Objectives: The purpose of this study was to examine how problem-solving training affects the mental well-being and emotional management of couples.

Method: This research is considered practical and will be conducted through a quasi-experimental pre-test, and post-test design with a control group. The study's statistical population consists of couples experiencing marital conflict in Kermanshah city in 2021. To narrow down the population, 30 couples were purposefully selected and then randomly assigned to either the experimental group (15 couples) or the control group (15 couples). Both groups were asked to complete online questionnaires, including The Cognitive Emotion Regulation Questionnaire (Garanfski and Karaij (2007), The Satisfaction with Life Scale, and The Positive and Negative Affect Schedule. Afterwards, the group being tested participated in a program focused on problem-solving within families, consisting of ten weekly sessions each lasting 60 minutes. On the other hand, the comparison group did not partake in any program.

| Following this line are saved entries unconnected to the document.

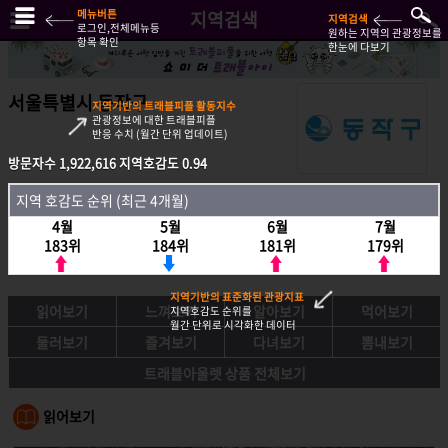
메뉴버튼
지역검색
지역검색
로그인,전체메뉴등
원하는 지역의 관광정보를
항목 확인
한눈에 다보기
서울특별시 동작구
지역기반의 트래블피플 활동지수
관광정보에 대한 트래블피플
반응 수치 (월간 단위 업데이트)
방문자수
1,922,616
지역호감도
0.94
방문자수
1,922,616
지역호감도
0.94
지역 호감도 순위 (최근 4개월)
지역호감도 순위 (최근 4개월)
4월
5월
6월
7월
4월
5월
6월
7월
183위
184위
181위
179위
183위
184위
181위
179위
지역기반의 표준화된 관광지표
읽어보기
느껴보기
알아보기
먹어보기
지역호감도 순위를
월간 단위로 시각화한 데이터
둘러보기
즐겨보기
다녀보기
뽐내보기
트래블아울렛 상품 전체보기
읽어보기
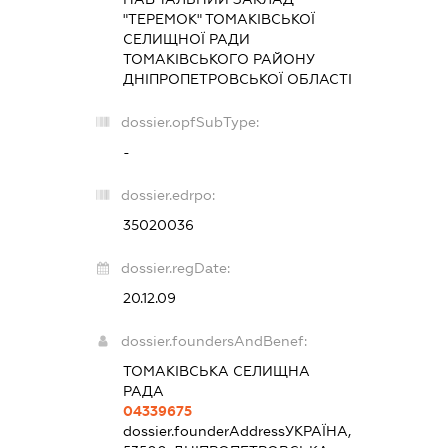
"ТЕРЕМОК" ТОМАКІВСЬКОЇ
СЕЛИЩНОЇ РАДИ
ТОМАКІВСЬКОГО РАЙОНУ
ДНІПРОПЕТРОВСЬКОЇ ОБЛАСТІ
dossier.opfSubType:
-
dossier.edrpo:
35020036
dossier.regDate:
20.12.09
dossier.foundersAndBenef:
ТОМАКІВСЬКА СЕЛИЩНА
РАДА
04339675
dossier.founderAddress
УКРАЇНА,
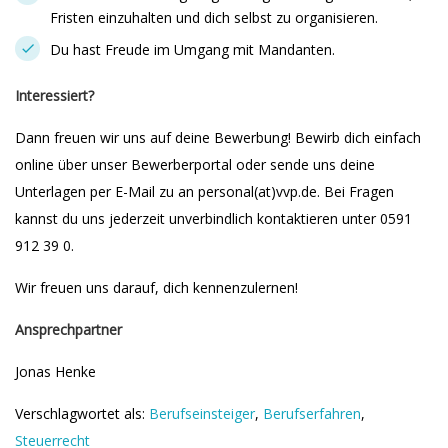
Fristen einzuhalten und dich selbst zu organisieren.
Du hast Freude im Umgang mit Mandanten.
Interessiert?
Dann freuen wir uns auf deine Bewerbung! Bewirb dich einfach
online über unser Bewerberportal oder sende uns deine
Unterlagen per E-Mail zu an personal(at)vvp.de. Bei Fragen
kannst du uns jederzeit unverbindlich kontaktieren unter 0591
912 39 0.
Wir freuen uns darauf, dich kennenzulernen!
Ansprechpartner
Jonas Henke
Verschlagwortet als:
Berufseinsteiger
,
Berufserfahren
,
Steuerrecht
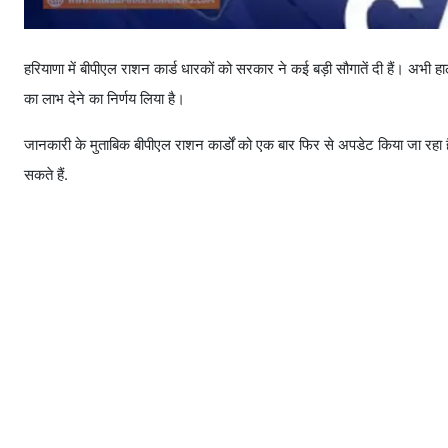
हरियाणा में बीपीएल राशन कार्ड धारकों को सरकार ने कई बड़ी सौगातें दी हैं। अभी ह
का लाभ देने का निर्णय लिया है।
जानकारी के मुताबिक बीपीएल राशन कार्डों को एक बार फिर से अपडेट किया जा र
सकते हैं.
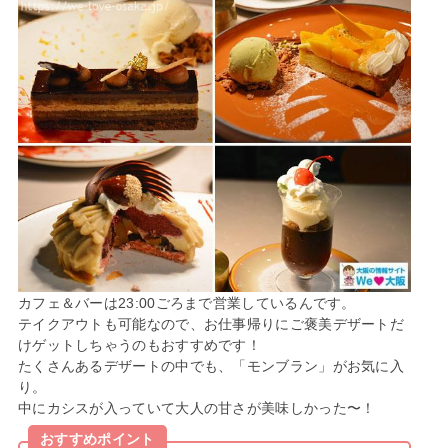
カフェ＆バーは23:00ごろまで営業しているんです。
テイクアウトも可能なので、お仕事帰りにご褒美デザートだ
けゲットしちゃうのもおすすめです！
たくさんあるデザートの中でも、「モンブラン」がお気に入
り。
中にカシスが入っていて大人の甘さが美味しかった〜！
おすすめポイント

Results: The examination of the data obtained before and after the training showed that both groups demonstrated a noteworthy correlation between problem-solving training, mental well-being, and the cognitive regulation of emotions within couples(P<0.05).

Conclusion: The findings indicated that problem-solving training has a notable correlation with the mental well-being and cognitive regulation of emotions in couples. Put simply, couples who receive more problem-solving training tend to have higher levels of mental well-being.